The JUCO World Series is an annual baseball tournament held across three divisions of National Junior College Athletic Association baseball. Taking place in late May and early June each year, it determines the junior college baseball national champions. The first year in which the World Series was played across three separate divisions was 1993.

NJCAA Playoff Format 
The NJCAA baseball playoff format for reaching the JUCO World Series is generally the same for all divisions, regions, and districts with few exceptions. The postseason begins with a Region Sectional. This is a best-of-three series against another team from the region. Oftentimes the top eight seeds in a given region will be seeded one through eight. With this being the case, the number one team would face the number eight seed in the first round and so on.

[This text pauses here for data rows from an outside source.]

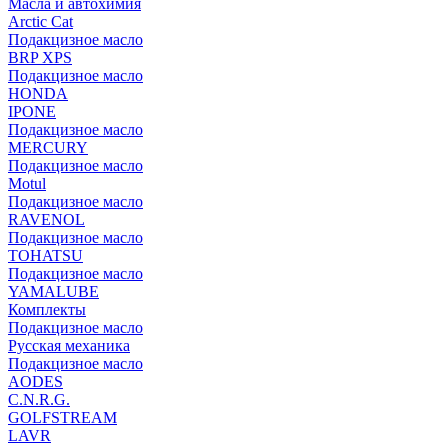
Масла и автохимия
Arctic Cat
Подакцизное масло
BRP XPS
Подакцизное масло
HONDA
IPONE
Подакцизное масло
MERCURY
Подакцизное масло
Motul
Подакцизное масло
RAVENOL
Подакцизное масло
TOHATSU
Подакцизное масло
YAMALUBE
Комплекты
Подакцизное масло
Русская механика
Подакцизное масло
AODES
C.N.R.G.
GOLFSTREAM
LAVR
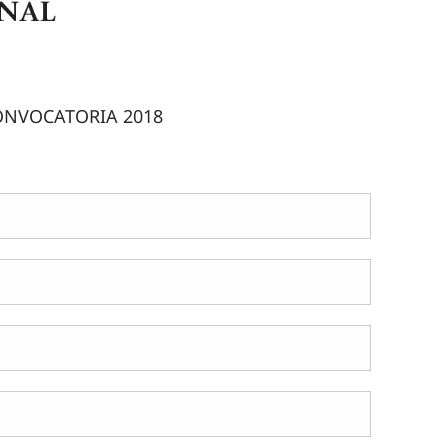
ONVOCATORIA 2018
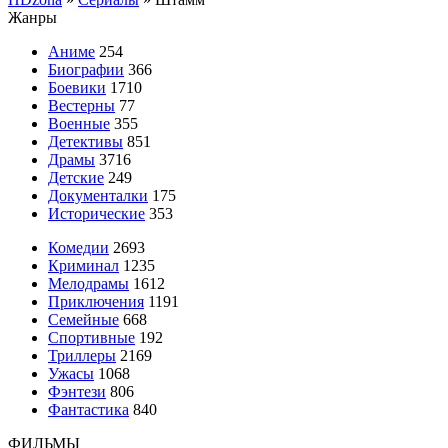
Жанры
Аниме
254
Биографии
366
Боевики
1710
Вестерны
77
Военные
355
Детективы
851
Драмы
3716
Детские
249
Документалки
175
Исторические
353
Комедии
2693
Криминал
1235
Мелодрамы
1612
Приключения
1191
Семейные
668
Спортивные
192
Триллеры
2169
Ужасы
1068
Фэнтези
806
Фантастика
840
ФИЛЬМЫ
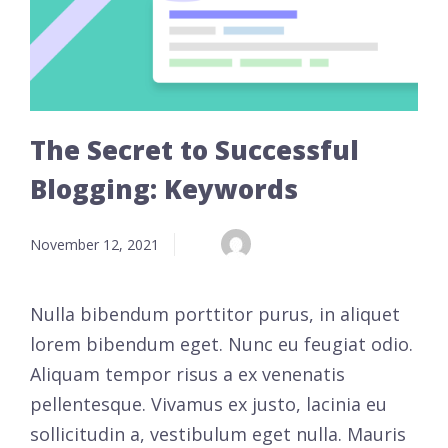
The Secret to Successful
Blogging: Keywords
November 12, 2021
Nulla bibendum porttitor purus, in aliquet
lorem bibendum eget. Nunc eu feugiat odio.
Aliquam tempor risus a ex venenatis
pellentesque. Vivamus ex justo, lacinia eu
sollicitudin a, vestibulum eget nulla. Mauris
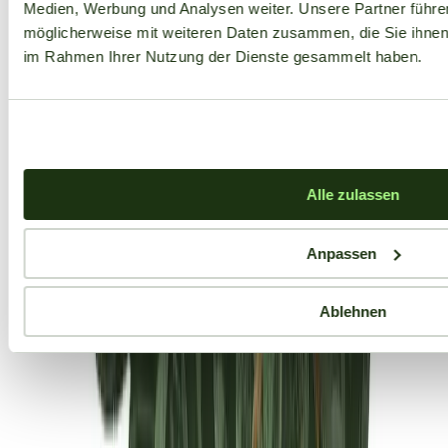
Medien, Werbung und Analysen weiter. Unsere Partner führe
möglicherweise mit weiteren Daten zusammen, die Sie ihnen b
im Rahmen Ihrer Nutzung der Dienste gesammelt haben.
Alle zulassen
Anpassen
Ablehnen
Aktuelle Angebote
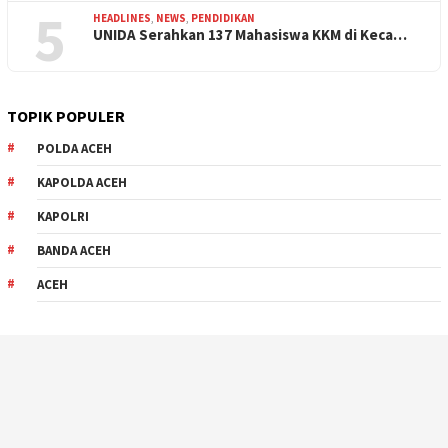
5
HEADLINES
,
NEWS
,
PENDIDIKAN
UNIDA Serahkan 137 Mahasiswa KKM di Keca…
TOPIK POPULER
POLDA ACEH
KAPOLDA ACEH
KAPOLRI
BANDA ACEH
ACEH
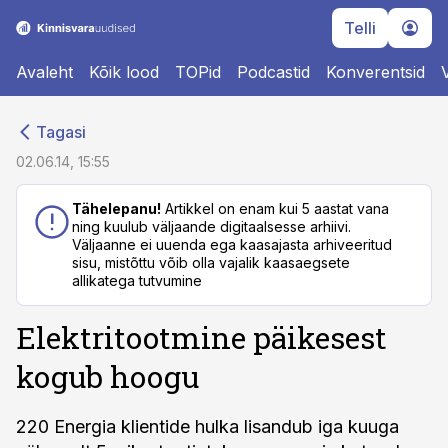
Telli
Avaleht
Kõik lood
TOPid
Podcastid
Konverentsid
cebook
cebook
Tagasi
Twitter)
Twitter)
02.06.14, 15:55
kedIn
kedIn
Tähelepanu!
Artikkel on enam kui 5 aastat vana
ning kuulub väljaande digitaalsesse arhiivi.
ail
ail
Väljaanne ei uuenda ega kaasajasta arhiveeritud
sisu, mistõttu võib olla vajalik kaasaegsete
k
k
allikatega tutvumine
Elektritootmine päikesest
kogub hoogu
220 Energia klientide hulka lisandub iga kuuga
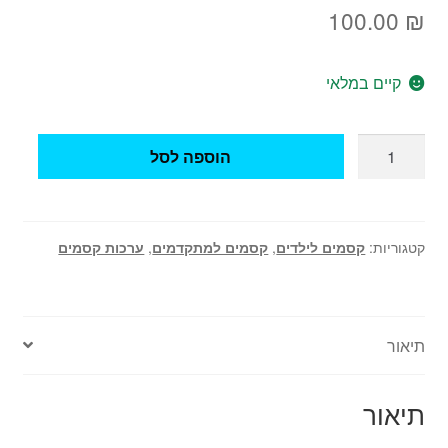
100.00
₪
קיים במלאי
כמות
הוספה לסל
של
מזוודת
קסמים
לקוסם
קטגוריות:
קסמים לילדים
,
קסמים למתקדמים
,
ערכות קסמים
-
מקצועית
איכותית
תיאור
מאלומיניום
תיאור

The four winners of these opening round series then advance to the Region Championship. The Region Championship is a four team double elimination tournament that determines the winners of each of the NJCAA's twenty-four regions. Each of the Region Champions then advances to the District Championship. The District Championship is generally a three-game series contested between two region champions to determine who receives that district's bid to the JUCO World Series. In Divisions I and II, the ten district champions continue on to the JUCO World Series where a double elimination tournament decides that year's national champion. In Division III, the seven district champions plus an at-large selection, a runner-up from one of the district championships, reach the JUCO World Series and play a double elimination tournament to determine the national champion.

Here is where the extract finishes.